» WORK TO COMPLETE
In the records below, begin at the line containing "SUBSIDENCE AND MITIGATION" and end at the line containing "Normal University, Taiwan;"; quote every line in that span exactly, including both boundary lines, and no others.

*** Opening of TASK INPUTS ***

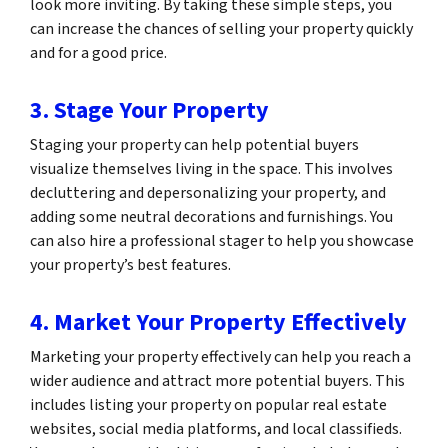
look more inviting. By taking these simple steps, you
can increase the chances of selling your property quickly
and for a good price.
3. Stage Your Property
Staging your property can help potential buyers
visualize themselves living in the space. This involves
decluttering and depersonalizing your property, and
adding some neutral decorations and furnishings. You
can also hire a professional stager to help you showcase
your property’s best features.
4. Market Your Property Effectively
Marketing your property effectively can help you reach a
wider audience and attract more potential buyers. This
includes listing your property on popular real estate
websites, social media platforms, and local classifieds.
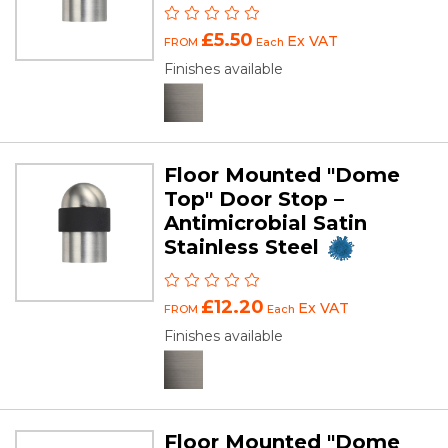
£5.50
Ex VAT
FROM
Each
Finishes available
Floor Mounted "Dome
Top" Door Stop –
Antimicrobial Satin
Stainless Steel
£12.20
Ex VAT
FROM
Each
Finishes available
Floor Mounted "Dome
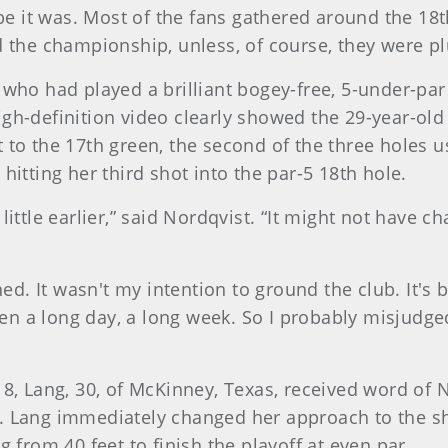
aybe it was. Most of the fans gathered around the 18
d the championship, unless, of course, they were pl
 who had played a brilliant bogey-free, 5-under-par 
igh-definition video clearly showed the 29-year-ol
 to the 17th green, the second of the three holes u
hitting her third shot into the par-5 18th hole.
little earlier,” said Nordqvist. “It might not have c
ened. It wasn't my intention to ground the club. It's 
een a long day, a long week. So I probably misjudged i
18, Lang, 30, of McKinney, Texas, received word of 
l. Lang immediately changed her approach to the sh
g from 40 feet to finish the playoff at even par.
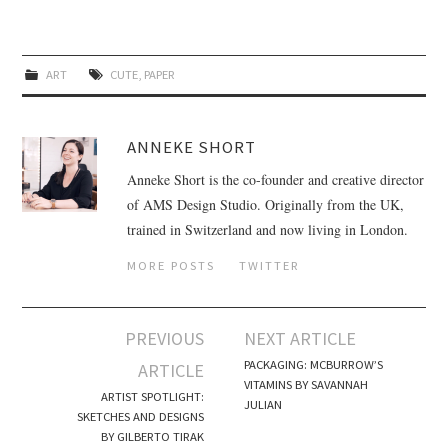
ART
CUTE
,
PAPER
ANNEKE SHORT
Anneke Short is the co-founder and creative director
of AMS Design Studio. Originally from the UK,
trained in Switzerland and now living in London.
MORE POSTS
TWITTER
PREVIOUS
NEXT ARTICLE
Post navigation
PACKAGING: MCBURROW’S
ARTICLE
VITAMINS BY SAVANNAH
ARTIST SPOTLIGHT:
JULIAN
SKETCHES AND DESIGNS
BY GILBERTO TIRAK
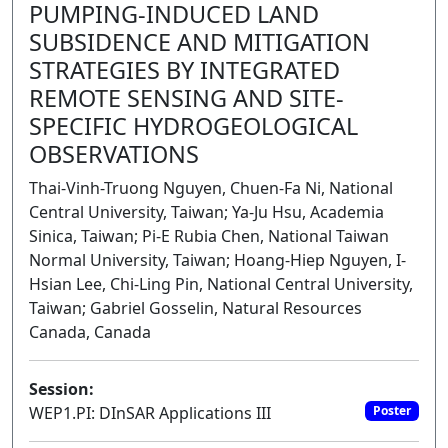
PUMPING-INDUCED LAND
SUBSIDENCE AND MITIGATION
STRATEGIES BY INTEGRATED
REMOTE SENSING AND SITE-
SPECIFIC HYDROGEOLOGICAL
OBSERVATIONS
Thai-Vinh-Truong Nguyen, Chuen-Fa Ni, National
Central University, Taiwan; Ya-Ju Hsu, Academia
Sinica, Taiwan; Pi-E Rubia Chen, National Taiwan
Normal University, Taiwan; Hoang-Hiep Nguyen, I-
Hsian Lee, Chi-Ling Pin, National Central University,
Taiwan; Gabriel Gosselin, Natural Resources
Canada, Canada
Session:
WEP1.PI: DInSAR Applications III
Poster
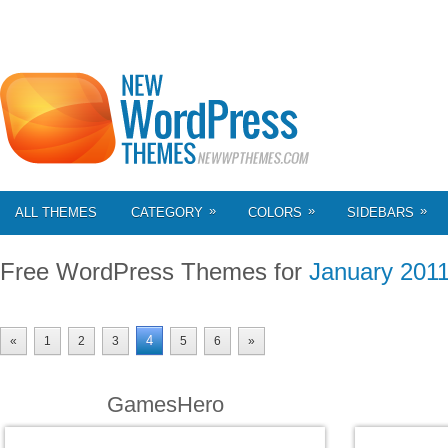
»
»
»
ALL THEMES
CATEGORY
COLORS
SIDEBARS
Free WordPress Themes for
January 201
4
«
1
2
3
5
6
»
GamesHero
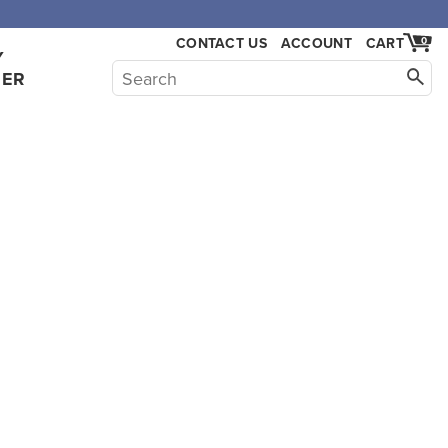
CONTACT US
ACCOUNT
CART
0
Y
HER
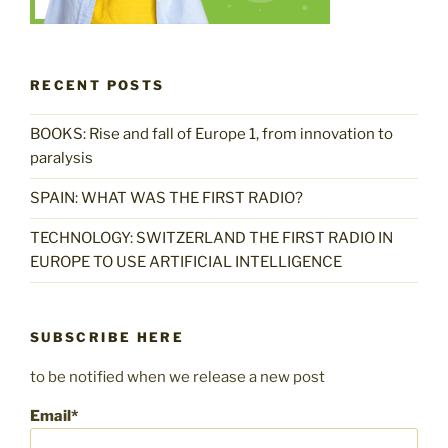
RECENT POSTS
BOOKS: Rise and fall of Europe 1, from innovation to
paralysis
SPAIN: WHAT WAS THE FIRST RADIO?
TECHNOLOGY: SWITZERLAND THE FIRST RADIO IN
EUROPE TO USE ARTIFICIAL INTELLIGENCE
SUBSCRIBE HERE
to be notified when we release a new post
Email*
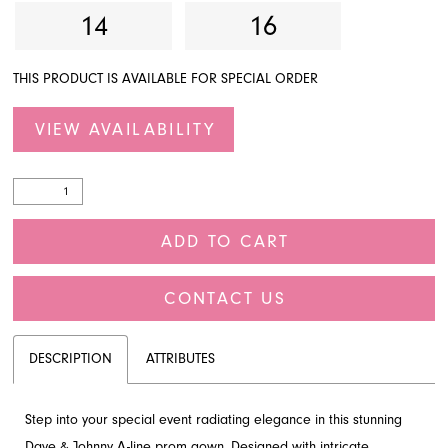
14
16
THIS PRODUCT IS AVAILABLE FOR SPECIAL ORDER
VIEW AVAILABILITY
ADD TO CART
CONTACT US
DESCRIPTION
ATTRIBUTES
Step into your special event radiating elegance in this stunning
Dave & Johnny A-line prom gown. Designed with intricate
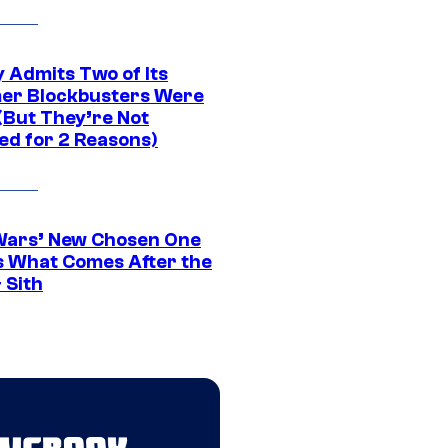
 Admits Two of Its
r Blockbusters Were
(But They’re Not
ed for 2 Reasons)
Wars’ New Chosen One
 What Comes After the
 Sith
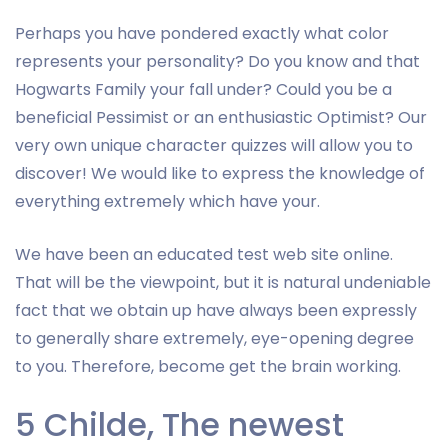
Perhaps you have pondered exactly what color
represents your personality? Do you know and that
Hogwarts Family your fall under? Could you be a
beneficial Pessimist or an enthusiastic Optimist? Our
very own unique character quizzes will allow you to
discover! We would like to express the knowledge of
everything extremely which have your.
We have been an educated test web site online.
That will be the viewpoint, but it is natural undeniable
fact that we obtain up have always been expressly
to generally share extremely, eye-opening degree
to you. Therefore, become get the brain working.
5 Childe, The newest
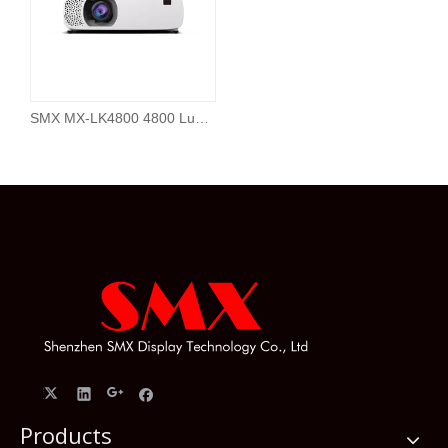
SMX MX-LK4800 4800 Lumen 4K Laser Projector for Home Cinema
Products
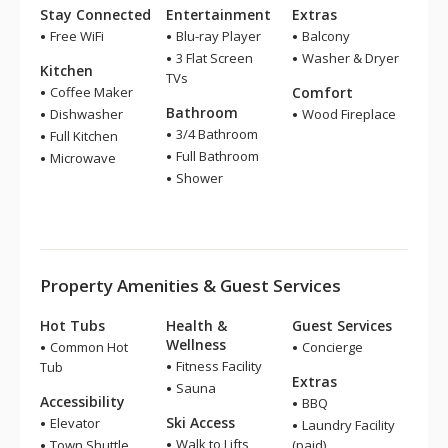
Stay Connected
Entertainment
Extras
Free WiFi
Blu-ray Player
Balcony
3 Flat Screen
Washer & Dryer
Kitchen
TVs
Coffee Maker
Comfort
Bathroom
Dishwasher
Wood Fireplace
3/4 Bathroom
Full Kitchen
Full Bathroom
Microwave
Shower
Property Amenities & Guest Services
Hot Tubs
Health &
Guest Services
Wellness
Common Hot
Concierge
Fitness Facility
Tub
Extras
Sauna
Accessibility
BBQ
Ski Access
Elevator
Laundry Facility
Walk to Lifts
Town Shuttle
(paid)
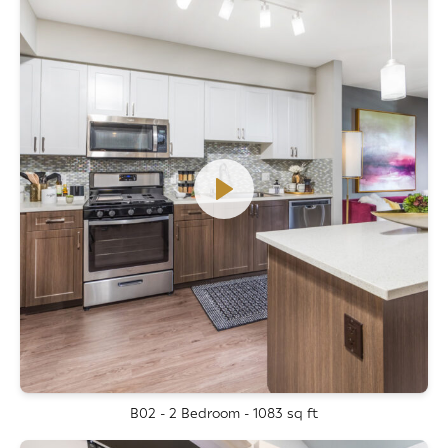
B02 - 2 Bedroom - 1083 sq ft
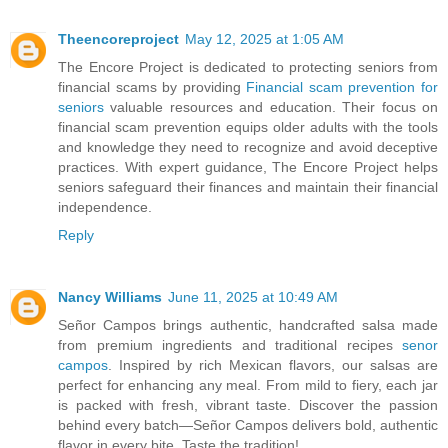
Theencoreproject
May 12, 2025 at 1:05 AM
The Encore Project is dedicated to protecting seniors from
financial scams by providing
Financial scam prevention for
seniors
valuable resources and education. Their focus on
financial scam prevention equips older adults with the tools
and knowledge they need to recognize and avoid deceptive
practices. With expert guidance, The Encore Project helps
seniors safeguard their finances and maintain their financial
independence.
Reply
Nancy Williams
June 11, 2025 at 10:49 AM
Señor Campos brings authentic, handcrafted salsa made
from premium ingredients and traditional recipes
senor
campos
. Inspired by rich Mexican flavors, our salsas are
perfect for enhancing any meal. From mild to fiery, each jar
is packed with fresh, vibrant taste. Discover the passion
behind every batch—Señor Campos delivers bold, authentic
flavor in every bite. Taste the tradition!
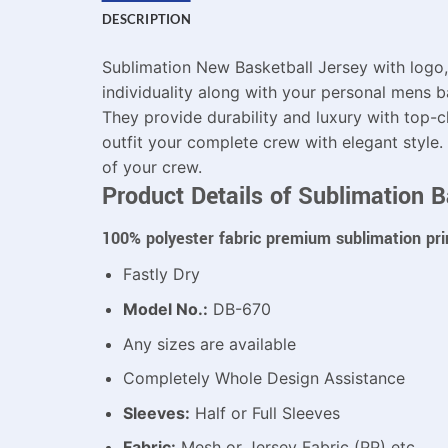
DESCRIPTION
Sublimation New Basketball Jersey with logo,
individuality along with your personal mens ba
They provide durability and luxury with top-c
outfit your complete crew with elegant style.
of your crew.
Product Details of Sublimation B
100% polyester fabric premium sublimation pri
Fastly Dry
Model No.:
DB-670
Any sizes are available
Completely Whole Design Assistance
Sleeves:
Half or Full Sleeves
Fabric:
Mesh or Jersey Fabric (PP) etc.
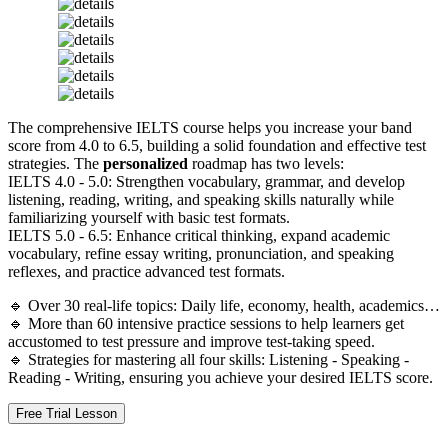
The comprehensive IELTS course helps you increase your band
score from 4.0 to 6.5, building a solid foundation and effective test
strategies. The
personalized
roadmap has two levels:
IELTS 4.0 - 5.0: Strengthen vocabulary, grammar, and develop
listening, reading, writing, and speaking skills naturally while
familiarizing yourself with basic test formats.
IELTS 5.0 - 6.5: Enhance critical thinking, expand academic
vocabulary, refine essay writing, pronunciation, and speaking
reflexes, and practice advanced test formats.
🔹 Over 30 real-life topics: Daily life, economy, health, academics…
🔹 More than 60 intensive practice sessions to help learners get
accustomed to test pressure and improve test-taking speed.
🔹 Strategies for mastering all four skills: Listening - Speaking -
Reading - Writing, ensuring you achieve your desired IELTS score.
Free Trial Lesson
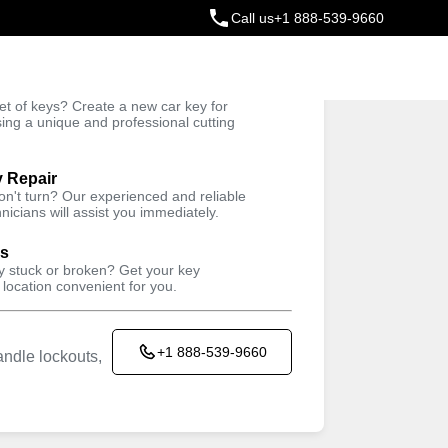
Call us
+1 888-539-9660
ey
t of keys? Create a new car key for
Trusted Technicians
sing a unique and professional cutting
y Repair
won't turn? Our experienced and reliable
nicians will assist you immediately.
ys
ey stuck or broken? Get your key
 location convenient for you.
+1 888-539-9660
ndle lockouts,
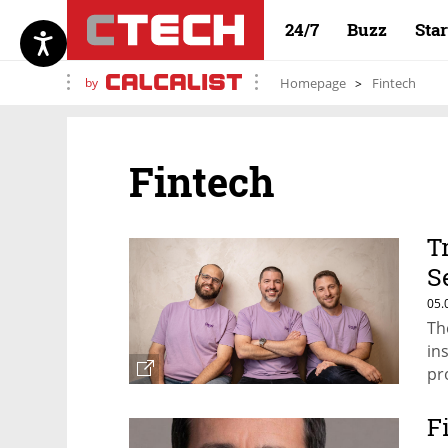
24/7
Buzz
Sta
by
Homepage
Fintech
Fintech
T
S
v
05.
Th
in
pr
F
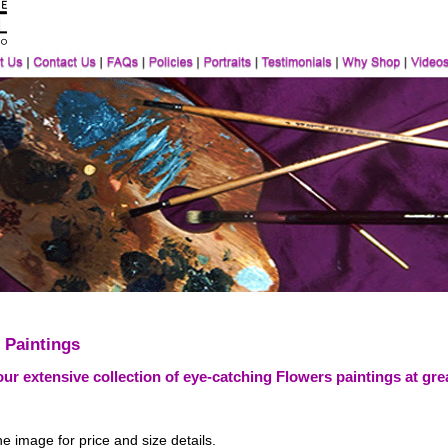
 Paintings
ur extensive collection of eye-catching Flowers paintings at grea
he image for price and size details.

*** Close of TASK INPUTS ***

» REPLY
SUBSIDENCE AND MITIGATION
STRATEGIES BY INTEGRATED
REMOTE SENSING AND SITE-
SPECIFIC HYDROGEOLOGICAL
OBSERVATIONS
Thai-Vinh-Truong Nguyen, Chuen-Fa Ni, National
Central University, Taiwan; Ya-Ju Hsu, Academia
Sinica, Taiwan; Pi-E Rubia Chen, National Taiwan
Normal University, Taiwan; Hoang-Hiep Nguyen, I-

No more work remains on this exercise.